Julia Koci emmène une distribution constituée de la troupe maison, dans le rôle de Liza Elliott. Elle incarne tour à tour la cheffe sèchement blasée et la vedette charmante, séductrice et énergique. Le timbre vocal, très proche du parlé, attire par sa puissance, sa profondeur, et son expressivité, qui lui permet de basculer aisément entre le chant, les exclamations et le dialogue. Ses formations d'actrice et de danseuse se font remarquer dans les scènes de rêve et coexistent harmonieusement avec l'énergie et la stabilité du chant (même dans les mouvements corporels). Le point culminant du chant est la Chanson du bateau (Ship song), qui donne le thème central de l'œuvre. Elle met en valeur la dimension symbolique des mots (de telle sorte que la chanson dépasse son rôle d'aria et se transforme en récit qui dévoile la profondeur du personnage au point charnière de sa vie).
Christian Graf, en Charley Johnson, souligne la dualité du personnage dur et cynique à l'extérieur mais romantique à l'intérieur. Même s'il ne chante pas beaucoup, son timbre s'harmonise avec le côté métallique de celui de Liza pendant les passages lyriques. La polyvalence du jeu d'acteur (tour à tour diplomate, bijoutier et prêtre dans les rêves de Liza) est soutenue par le chant au comique et à l'ironie de situation, notamment dans les transitions habiles et des passages marqués d'exclamations et de syncopes.

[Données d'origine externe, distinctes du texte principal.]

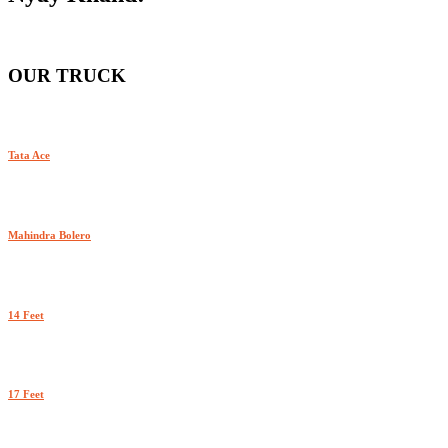
OUR TRUCK
Tata Ace
Mahindra Bolero
14 Feet
17 Feet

Jakob Semotan, d'habitude spécialiste des personnages comiques et caricaturaux, fait preuve de la même habileté dans le rôle de Russell Paxton, photographe de mode. Le timbre, d'un éclat chaleureux, accompagne les différents personnages comiques qu'il incarne dans le cadre du rêve. Le chant est énergique et solide, même accompagné de mouvements corporels vifs. Sa deuxième aria est une série en jeux de mots sur les noms des compositeurs russes, dans une vitesse croissante (impressionnante d'endurance, de respiration et de stabilité vocale).
Ben Connor, dans le rôle de l'acteur Hollywoodien Randy Curtis, met l'accent sur le contraste entre le comique du personnage (ici représenté comme une caricature de cowboy dans un western) et son timbre charmant, sombre et velouté. Marie-Christiane Nishimwe, incarnant Elinor Foster, secrétaire de Liza, attire par la combinaison entre le personnage drôle et la pureté du timbre, qui se fait remarquer dans l'ambiance de fête par son caractère innocent.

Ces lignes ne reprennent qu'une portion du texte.